Amazon Halo is notable for providing a range of services not found on other fitness trackers, including the feature to analyze a person's voice to measure mood. As an example, the results from Tone's analysis may indicate that "a difficult work call" leads to tension with family members, showing how stress affects emotional well-being, per Amazon.
Wearables are a fast-growing category as more people use connected devices for a range of activities such as tracking physical activity, listening to music and making contactless payments. Global shipments of wearable devices rose 30% to 72.6 million units in Q1 from a year earlier, with growth in wristbands and earwear offsetting declines in smartwatches, per International Data Corp. research. That growth contrasts with declining shipments for smartphones, and offers technology companies a way to boost revenue in a growing product category.

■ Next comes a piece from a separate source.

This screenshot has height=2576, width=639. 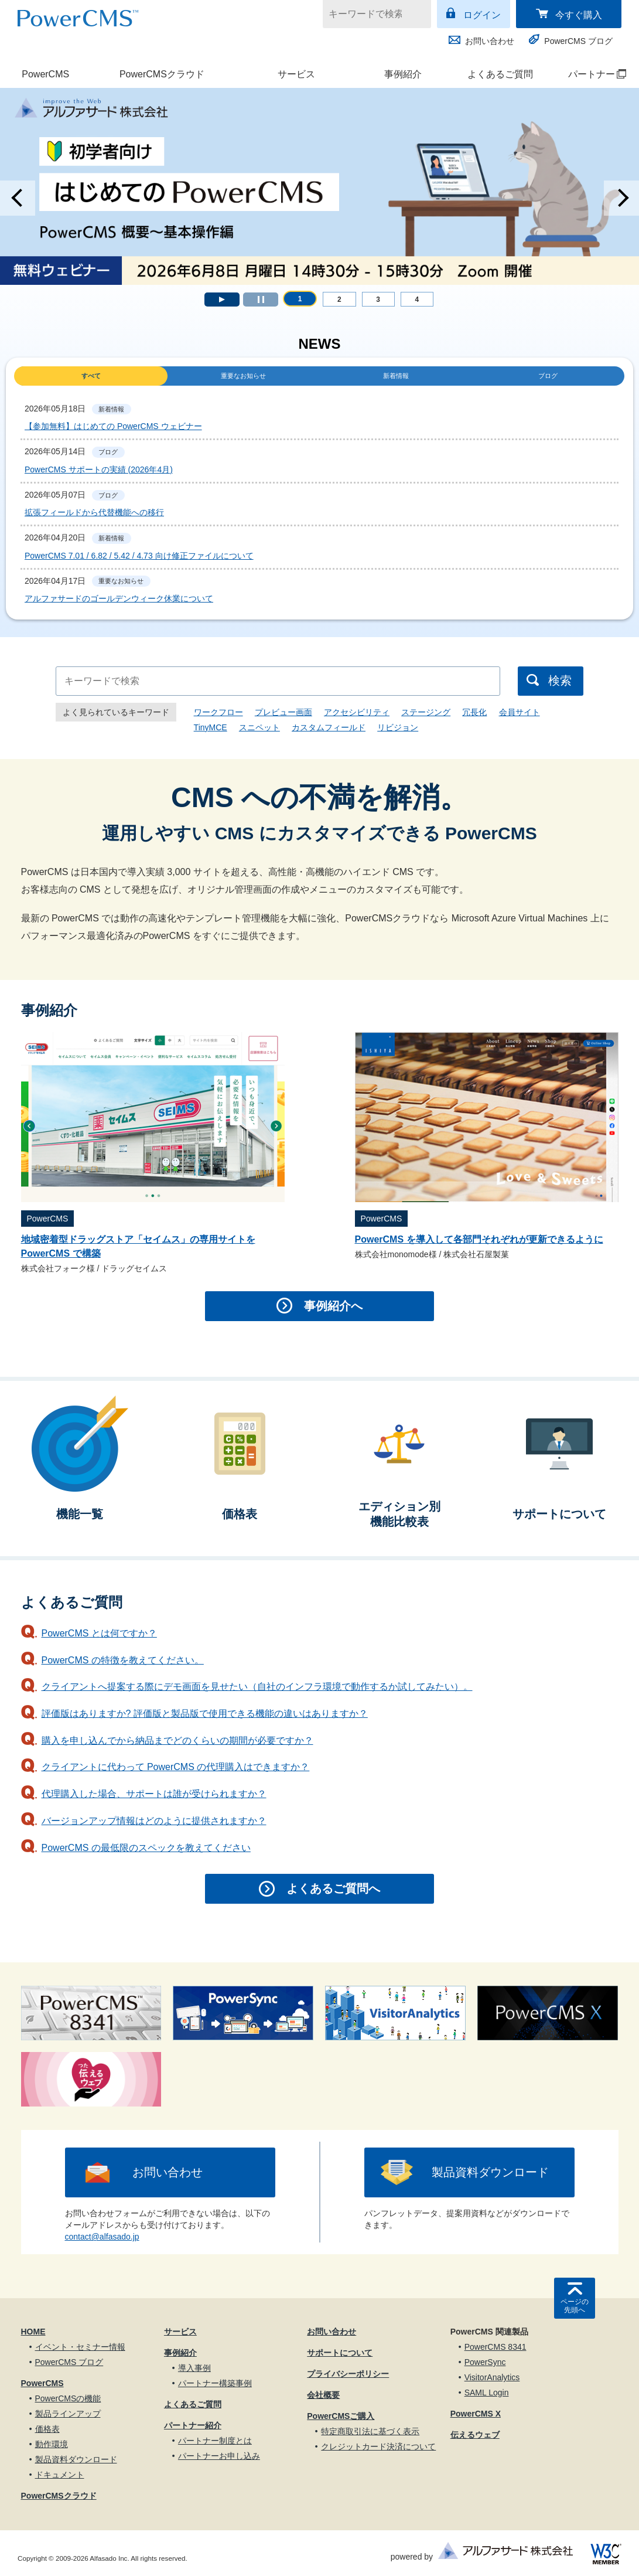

Amazon Halo marks an extension of the company's efforts to offer a broader variety of wearable devices and integrate its services more seamlessly into people's lives. The e-commerce giant is the market leader in smart speakers in the U.S., and last year introduced a range of wearable products that work with its Alexa virtual assistant, giving customers access to voice-powered apps and the ability to order products with verbal commands.
Now, Amazon Halo can generate a new and steady revenue stream for Amazon. With many consumers shopping online during the coronavirus pandemic, Amazon's revenue surged 40% to $88.9 billion in Q2 from a year earlier, while its "other" category that mostly consists of advertising sales increased 41% to $4.22 billion.
The introduction of Amazon Halo is likely to have the biggest effect on Apple, the market leader for wearables with its popular Apple Watch and Air Pods headphones. Amazon Halo is less expensive than the Apple Watch, which starts at $399, though Halo requires a subscription to operate. Apple is reportedly working on a subscription service for virtual fitness classes, and it's possible the service could be integrated with the Apple Watch.
Meanwhile, Fitbit sells fitness trackers for a starting price of $69.95, and last year began offering a premium subscription service for $9.99 a month or $79.99 a year. Fitbit is likely to gain more marketing muscle if Google's proposed $2.1 billion acquisition of the company receives approval from antitrust authorities.